A governess’s job was to teach the children of middle and upper class households in 19th Century England. By 1850, there were 21,000 governesses registered in England. In Charlotte Bronte’s Jane Eyre, our heroine places the following advertisement, which eventually lands her the position at Thornhill Hall: A young lady accustomed to tuition is desirous of meeting with a situation in a private home where the children are under fourteen. She is qualified to teach the usual branches of a good English education, together with French, Drawing, and Music. The governess would remain in the household until the children departed for school or, in the case of young ladies, made her Come Out.
Being a governess was one of the few occupations considered suitable for middle-class girls to earn her a living.
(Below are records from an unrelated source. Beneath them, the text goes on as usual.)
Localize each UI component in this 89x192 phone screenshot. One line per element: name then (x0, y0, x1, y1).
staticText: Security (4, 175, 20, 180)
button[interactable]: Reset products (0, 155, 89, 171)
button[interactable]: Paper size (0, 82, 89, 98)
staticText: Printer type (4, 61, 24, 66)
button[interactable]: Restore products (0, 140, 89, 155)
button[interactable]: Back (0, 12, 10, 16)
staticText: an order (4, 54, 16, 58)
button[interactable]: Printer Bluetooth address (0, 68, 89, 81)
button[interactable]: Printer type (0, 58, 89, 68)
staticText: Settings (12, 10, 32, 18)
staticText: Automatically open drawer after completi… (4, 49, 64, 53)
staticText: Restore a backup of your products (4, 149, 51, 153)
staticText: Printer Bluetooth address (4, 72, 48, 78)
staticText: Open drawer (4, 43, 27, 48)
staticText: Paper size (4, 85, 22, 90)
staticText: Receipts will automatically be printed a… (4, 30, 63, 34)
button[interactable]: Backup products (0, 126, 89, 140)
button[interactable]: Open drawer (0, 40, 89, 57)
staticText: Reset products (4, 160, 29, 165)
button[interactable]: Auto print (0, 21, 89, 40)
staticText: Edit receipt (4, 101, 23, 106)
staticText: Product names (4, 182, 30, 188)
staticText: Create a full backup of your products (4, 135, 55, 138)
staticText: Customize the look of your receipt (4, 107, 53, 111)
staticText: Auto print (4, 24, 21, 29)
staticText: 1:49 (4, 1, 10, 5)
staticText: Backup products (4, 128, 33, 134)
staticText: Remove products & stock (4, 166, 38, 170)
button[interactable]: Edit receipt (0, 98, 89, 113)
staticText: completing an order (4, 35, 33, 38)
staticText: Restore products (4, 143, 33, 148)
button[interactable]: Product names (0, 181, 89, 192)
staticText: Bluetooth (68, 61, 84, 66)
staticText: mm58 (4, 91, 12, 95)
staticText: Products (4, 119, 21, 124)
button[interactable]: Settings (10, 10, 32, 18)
A governess was expected to have the education and manners of a genteel lady, but in the household, she held a tenuous situation. She was considered a servant by the master and mistress, but NOT one of their own to those below stairs. In Jane Austen’s Emma, Jane Fairfax bemoans her having to become a governess. She says, “…offices, where inquiry would soon procure something–offices for the sale not quite of human flesh, but of human intellect.”
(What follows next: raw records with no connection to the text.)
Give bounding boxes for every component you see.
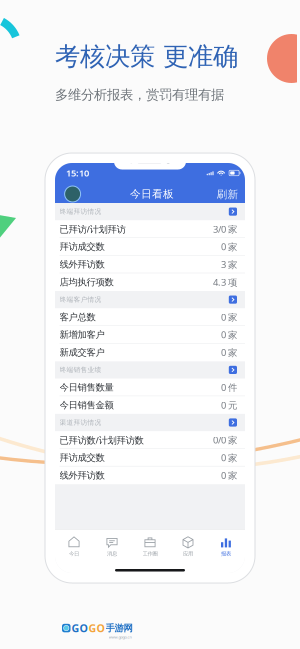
staticText: 终端拜访情况 — [60, 208, 102, 216]
button[interactable]: 新成交客户 — [55, 344, 245, 361]
button[interactable]: 终端销售业绩 详情 — [229, 366, 237, 374]
button[interactable]: 今日 — [55, 529, 93, 562]
staticText: 0 家 — [221, 346, 237, 359]
staticText: 客户总数 — [60, 311, 96, 323]
staticText: 0 家 — [221, 469, 237, 482]
staticText: 0 元 — [221, 399, 237, 411]
button[interactable]: 新增加客户 — [55, 326, 245, 344]
staticText: 线外拜访数 — [60, 259, 104, 270]
button[interactable]: 今日销售金额 — [55, 396, 245, 414]
button[interactable]: 刷新 — [212, 184, 244, 205]
staticText: 3/0 家 — [213, 223, 237, 235]
button[interactable]: 已拜访数/计划拜访数 — [55, 431, 245, 449]
staticText: 3 家 — [221, 258, 237, 271]
button[interactable]: 线外拜访数 — [55, 466, 245, 484]
staticText: GO — [72, 621, 88, 635]
staticText: 手游网 — [106, 622, 132, 634]
staticText: 终端销售业绩 — [60, 366, 102, 374]
button[interactable]: 线外拜访数 — [55, 256, 245, 273]
staticText: 新成交客户 — [60, 347, 104, 358]
button[interactable]: 工作圈 — [131, 529, 169, 562]
button[interactable]: 应用 — [169, 529, 207, 562]
staticText: 0 家 — [221, 311, 237, 323]
button[interactable]: 消息 — [93, 529, 131, 562]
staticText: 0/0 家 — [213, 434, 237, 446]
staticText: www.gogo.cn — [108, 634, 132, 640]
staticText: 新增加客户 — [60, 329, 104, 340]
staticText: 渠道拜访情况 — [60, 418, 102, 427]
staticText: 工作圈 — [142, 550, 158, 557]
staticText: 0 家 — [221, 452, 237, 464]
staticText: 今日看板 — [130, 187, 174, 200]
staticText: GO — [88, 621, 104, 635]
button[interactable]: 拜访成交数 — [55, 238, 245, 256]
button[interactable]: 客户总数 — [55, 308, 245, 326]
button[interactable]: 已拜访/计划拜访 — [55, 220, 245, 238]
staticText: 报表 — [221, 550, 231, 557]
button[interactable]: 终端拜访情况 详情 — [229, 208, 237, 216]
staticText: 考核决策 更准确 — [55, 41, 238, 72]
staticText: 店均执行项数 — [60, 276, 114, 288]
staticText: 15:10 — [66, 167, 89, 179]
staticText: 多维分析报表，赏罚有理有据 — [55, 87, 224, 103]
staticText: 线外拜访数 — [60, 470, 104, 481]
staticText: 拜访成交数 — [60, 241, 104, 252]
button[interactable]: 店均执行项数 — [55, 273, 245, 291]
staticText: 0 件 — [221, 381, 237, 394]
staticText: 今日销售金额 — [60, 399, 114, 411]
staticText: 消息 — [107, 550, 117, 557]
button[interactable]: 终端客户情况 详情 — [229, 296, 237, 304]
button[interactable]: 拜访成交数 — [55, 449, 245, 466]
button[interactable]: 报表 — [207, 529, 245, 562]
staticText: 拜访成交数 — [60, 452, 104, 463]
staticText: 终端客户情况 — [60, 296, 102, 304]
staticText: 0 家 — [221, 329, 237, 341]
staticText: 0 家 — [221, 241, 237, 253]
staticText: 已拜访数/计划拜访数 — [60, 434, 144, 446]
staticText: 4.3 项 — [213, 276, 237, 288]
staticText: 已拜访/计划拜访 — [60, 223, 126, 235]
button[interactable]: 今日销售数量 — [55, 378, 245, 396]
staticText: 今日销售数量 — [60, 382, 114, 393]
staticText: 刷新 — [216, 188, 238, 201]
staticText: 今日 — [69, 550, 79, 557]
staticText: 应用 — [183, 550, 193, 557]
button[interactable]: 渠道拜访情况 详情 — [229, 418, 237, 427]
button[interactable]: Profile — [62, 183, 84, 205]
Being neither family nor servant, the governess spent a lonely lifestyle. Unfortunately, a large number of governesses had no family of their own to visit when given a rare holiday or from whom to receive a letter to ease the hours of isolation. Of course, in romance novels, the governess often attracts the attentions of the younger sons, or in Jane Eyre’s case, the master’s eye. For every “Jane Eyre,” there were likely many governesses who succumbed to the attentions of the households’ most seductive gentlemen. Affairs were more commonplace than we would like to think.